Find the smallest square number that is divisible by each of the numbers 4, 9, and 10.
Solution:
Find the LCM of 4, 9, 10

LCM = 2 × 2 × 5 × 9 = 180
180 = 2 × 2 × 3 × 3 × 5
5 is unpaired. So, multiply the number 180 by 5 to make it a perfect square.
180 × 5 = 2 × 2 × 3 × 3 × 5 × 5
900 = 2 × 2 × 3 × 3 × 5 × 5
900 is a perfect square.
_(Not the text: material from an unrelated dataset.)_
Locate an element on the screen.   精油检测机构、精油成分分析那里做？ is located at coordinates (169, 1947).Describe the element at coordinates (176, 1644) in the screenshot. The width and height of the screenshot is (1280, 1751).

Hence, the smallest perfect square number, divisible by 4, 9, and 10 is 900.

Question 10.
Find the smallest square number that is divisible by each of the numbers 8, 15, and 20.
Solution:
Find the LCM of 8, 15, 20

LCM = 2 × 2 × 5 × 2 × 3 = 120
2, 3, 5 are unpaired. So, to make these paired, we multiply 120 by 2, 3, and 5.
120 × 2 × 3 × 5 = 2 × 2 × 5 × 5 × 2 × 2 × 3 × 3
3600 = 2 × 2 × 5 × 5 × 2 × 2 × 3 × 3
3600 is a perfect square. Hence, the smallest perfect square number, divisible by 8, 15, 20 is 3600.